→ The task
Would you please output, word for word, the span of the listing below that opens on the line containing "Sensoren ATEX" and closes on the line containing "integrierter..."? Include both ends and nothing more.

→ Task material
▼

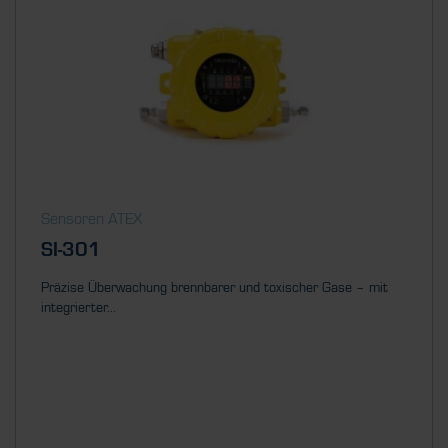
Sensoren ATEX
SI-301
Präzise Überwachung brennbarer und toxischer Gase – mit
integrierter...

▲
▼

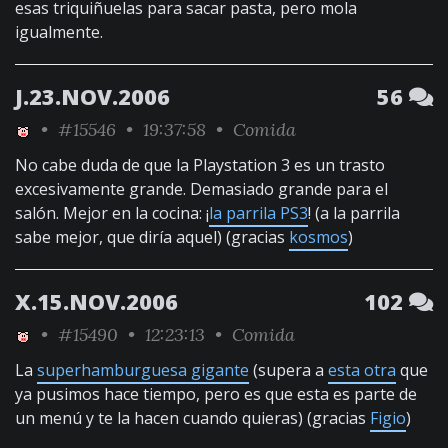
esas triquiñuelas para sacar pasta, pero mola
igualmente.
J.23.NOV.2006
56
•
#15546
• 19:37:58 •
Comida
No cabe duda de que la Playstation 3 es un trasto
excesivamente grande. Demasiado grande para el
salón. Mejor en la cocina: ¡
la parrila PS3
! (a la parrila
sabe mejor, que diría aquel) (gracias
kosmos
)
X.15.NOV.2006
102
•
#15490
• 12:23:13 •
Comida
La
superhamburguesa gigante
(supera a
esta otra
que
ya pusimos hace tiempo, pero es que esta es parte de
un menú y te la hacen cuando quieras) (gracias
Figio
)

▲

→ Result of this task
Sensoren ATEX
SI-301
Präzise Überwachung brennbarer und toxischer Gase – mit
integrierter...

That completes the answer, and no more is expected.